Border Patrol Routinely Empty Water Jugs Left For Migrants, Report Says
U.S. Border Patrol agents routinely empty water jugs and destroy or remove supplies left for migrants crossing the border in the southern Arizona desert, according to two humanitarian groups based in Tucson.
Volunteers found 415 instances in which of water containers had been slashed or emptied from March 2012 to December 2015, according to the report published Wednesday by No More Deaths and La Coalicion de Derechos Humanos.

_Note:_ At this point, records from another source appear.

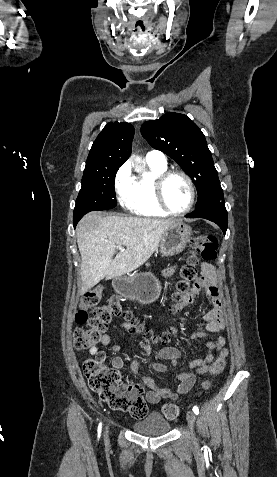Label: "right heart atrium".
<instances>
[{
    "label": "right heart atrium",
    "mask_w": 277,
    "mask_h": 477,
    "mask_svg": "<svg viewBox=\"0 0 277 477\" xmlns=\"http://www.w3.org/2000/svg\"><path fill=\"white\" fill-rule=\"evenodd\" d=\"M133 179L131 168L128 163L123 164L115 175V189L119 201L124 205H126L131 195Z\"/></svg>",
    "instance_id": "obj_1"
}]
</instances>
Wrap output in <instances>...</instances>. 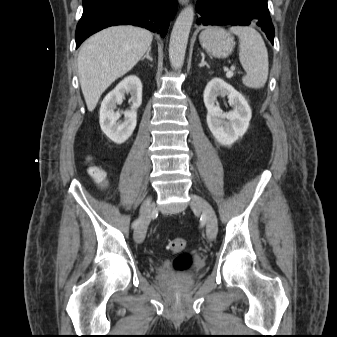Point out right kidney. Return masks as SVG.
Returning a JSON list of instances; mask_svg holds the SVG:
<instances>
[{"mask_svg": "<svg viewBox=\"0 0 337 337\" xmlns=\"http://www.w3.org/2000/svg\"><path fill=\"white\" fill-rule=\"evenodd\" d=\"M130 94L131 109L115 112L116 104L122 103L125 94ZM142 103V83L137 76L124 78L106 95L100 108V126L106 136L117 144L124 143L133 133L137 124V109ZM121 113L124 120L119 121Z\"/></svg>", "mask_w": 337, "mask_h": 337, "instance_id": "obj_1", "label": "right kidney"}]
</instances>
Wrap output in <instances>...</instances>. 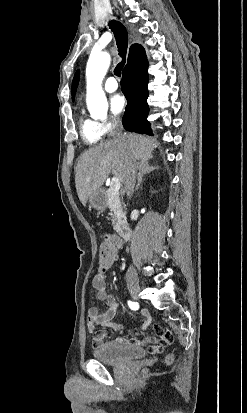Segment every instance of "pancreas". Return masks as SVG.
I'll list each match as a JSON object with an SVG mask.
<instances>
[{
  "instance_id": "obj_1",
  "label": "pancreas",
  "mask_w": 247,
  "mask_h": 413,
  "mask_svg": "<svg viewBox=\"0 0 247 413\" xmlns=\"http://www.w3.org/2000/svg\"><path fill=\"white\" fill-rule=\"evenodd\" d=\"M121 192H115L112 188H107L106 194L108 196V209L113 211V217L111 219L114 231H119L120 225H122V217H125L124 211H122L120 196Z\"/></svg>"
}]
</instances>
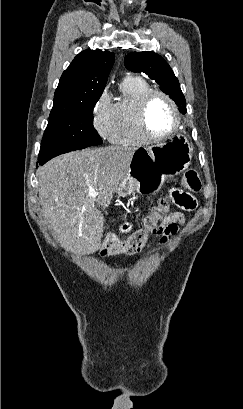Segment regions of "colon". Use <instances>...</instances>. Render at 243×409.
<instances>
[{
  "mask_svg": "<svg viewBox=\"0 0 243 409\" xmlns=\"http://www.w3.org/2000/svg\"><path fill=\"white\" fill-rule=\"evenodd\" d=\"M181 184L184 189L190 192H199L202 187L199 173L193 169L183 174ZM172 204L187 206L189 201L181 194L160 198L145 215L142 229L136 231L126 241H119L113 234L107 235L100 248V255L105 257L115 253L136 254L140 252L144 248L149 235L162 236L166 232L163 222Z\"/></svg>",
  "mask_w": 243,
  "mask_h": 409,
  "instance_id": "1",
  "label": "colon"
}]
</instances>
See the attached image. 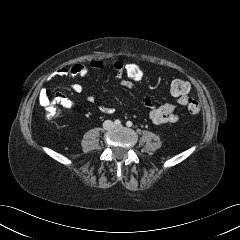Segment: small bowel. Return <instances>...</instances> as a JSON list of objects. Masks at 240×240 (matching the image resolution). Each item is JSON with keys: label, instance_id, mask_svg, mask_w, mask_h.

Border patrol agents likely vandalized the water containers in the majority of the instances, given their access to the areas in the Sonoran Desert where volunteers recorded the containers being emptied, according to the report, which includes photos and videos of agents emptying jugs in the desert from as recently as 2017. Animals, hunters, militia groups or other government employees may have also emptied the containers, the report says.
U.S. Customs and Border Patrol agents based in Tucson have been instructed to not remove or destroy drinking water supplies and are reprimanded if they do so, said agent Stephanie Dixon. Agents rescued 3,200 people in need of help across the entire border, she said.
"The border patrol shares a common goal with the non-governmental organizations to preserve human life and to prevent injury,” Dixon said. "We do not condone or encourage the destruction or tampering of any water or food or products that could be left behind."
Several humanitarian groups regularly leave water containers and other supplies for migrants crossing the border in Arizona. Removing water supplies could lead to the dehydration death of some migrants, said Jeff Snider, a volunteer with No More Deaths in Tucson.
"The terrain, the ability to get lost as well as the actions of border patrol have really contributed to a culture of death and disappearance," Snider said.